- [DIRECTIONS]: Word for word, quote the lines from the one containing "Segment 'left iliac" to the end of the entries below, including both. Leave pictures out.

(Items from a dataset)

- - -

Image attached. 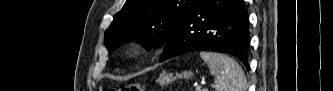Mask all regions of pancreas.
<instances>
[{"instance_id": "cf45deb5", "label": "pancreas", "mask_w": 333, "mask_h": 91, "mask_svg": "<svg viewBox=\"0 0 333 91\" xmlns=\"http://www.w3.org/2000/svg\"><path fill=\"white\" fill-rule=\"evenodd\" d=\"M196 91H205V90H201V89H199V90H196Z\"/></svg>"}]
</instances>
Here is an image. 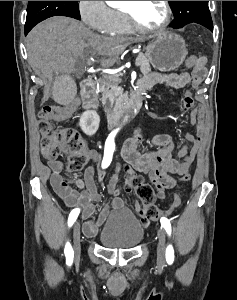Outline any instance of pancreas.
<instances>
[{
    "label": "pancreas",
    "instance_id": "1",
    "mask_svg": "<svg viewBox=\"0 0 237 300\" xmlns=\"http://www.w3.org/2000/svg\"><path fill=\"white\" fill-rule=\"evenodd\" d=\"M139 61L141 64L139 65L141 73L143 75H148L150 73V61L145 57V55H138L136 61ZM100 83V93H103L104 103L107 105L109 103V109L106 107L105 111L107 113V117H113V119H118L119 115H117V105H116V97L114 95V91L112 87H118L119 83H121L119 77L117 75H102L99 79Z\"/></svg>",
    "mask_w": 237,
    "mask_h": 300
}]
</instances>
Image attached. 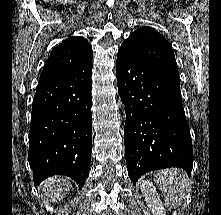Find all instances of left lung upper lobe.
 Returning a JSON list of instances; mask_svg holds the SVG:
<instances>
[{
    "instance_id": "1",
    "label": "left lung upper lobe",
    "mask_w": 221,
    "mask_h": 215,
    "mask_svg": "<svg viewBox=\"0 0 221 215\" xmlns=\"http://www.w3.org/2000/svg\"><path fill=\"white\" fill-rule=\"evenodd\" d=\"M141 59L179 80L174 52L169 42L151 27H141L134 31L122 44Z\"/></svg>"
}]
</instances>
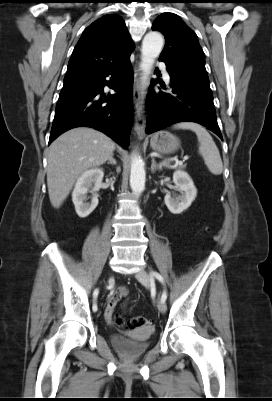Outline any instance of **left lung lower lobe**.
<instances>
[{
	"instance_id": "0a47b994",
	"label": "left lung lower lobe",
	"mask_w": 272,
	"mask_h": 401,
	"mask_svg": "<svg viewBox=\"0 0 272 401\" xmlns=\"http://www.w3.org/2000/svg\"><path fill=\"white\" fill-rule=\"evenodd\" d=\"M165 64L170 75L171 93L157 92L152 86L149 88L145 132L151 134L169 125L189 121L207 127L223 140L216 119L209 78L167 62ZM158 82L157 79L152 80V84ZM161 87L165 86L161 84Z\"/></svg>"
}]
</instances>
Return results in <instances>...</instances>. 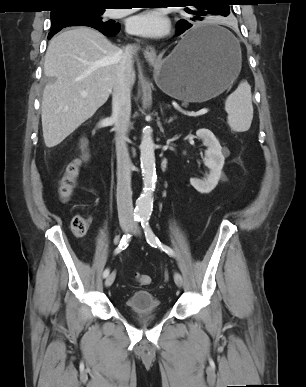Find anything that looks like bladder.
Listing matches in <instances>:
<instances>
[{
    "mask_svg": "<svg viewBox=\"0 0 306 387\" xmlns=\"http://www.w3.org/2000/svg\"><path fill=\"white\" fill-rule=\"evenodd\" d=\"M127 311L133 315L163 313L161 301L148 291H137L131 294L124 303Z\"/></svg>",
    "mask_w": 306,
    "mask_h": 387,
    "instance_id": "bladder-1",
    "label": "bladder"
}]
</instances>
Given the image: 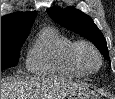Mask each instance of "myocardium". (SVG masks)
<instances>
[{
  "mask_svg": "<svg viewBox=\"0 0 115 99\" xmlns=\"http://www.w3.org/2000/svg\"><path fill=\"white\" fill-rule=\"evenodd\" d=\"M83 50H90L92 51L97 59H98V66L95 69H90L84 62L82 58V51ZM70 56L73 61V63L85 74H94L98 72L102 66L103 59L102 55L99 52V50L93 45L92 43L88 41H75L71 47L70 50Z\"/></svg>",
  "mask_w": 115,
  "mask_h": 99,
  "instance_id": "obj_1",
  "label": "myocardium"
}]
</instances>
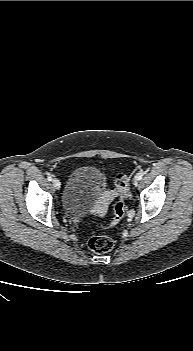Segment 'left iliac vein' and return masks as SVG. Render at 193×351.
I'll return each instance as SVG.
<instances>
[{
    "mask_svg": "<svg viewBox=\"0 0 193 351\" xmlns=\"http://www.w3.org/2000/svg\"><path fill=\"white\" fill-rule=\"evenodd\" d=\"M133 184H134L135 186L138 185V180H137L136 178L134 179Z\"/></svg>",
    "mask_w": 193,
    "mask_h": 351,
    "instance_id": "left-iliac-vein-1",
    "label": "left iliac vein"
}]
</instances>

- - -

- [SOLUTION FOR THIS TASK]:
Segment 'left iliac vein' and return masks as SVG. Render at 193×351.
I'll return each instance as SVG.
<instances>
[{
    "mask_svg": "<svg viewBox=\"0 0 193 351\" xmlns=\"http://www.w3.org/2000/svg\"><path fill=\"white\" fill-rule=\"evenodd\" d=\"M133 184H134L135 186L138 185V180H137L136 178L134 179Z\"/></svg>",
    "mask_w": 193,
    "mask_h": 351,
    "instance_id": "left-iliac-vein-1",
    "label": "left iliac vein"
}]
</instances>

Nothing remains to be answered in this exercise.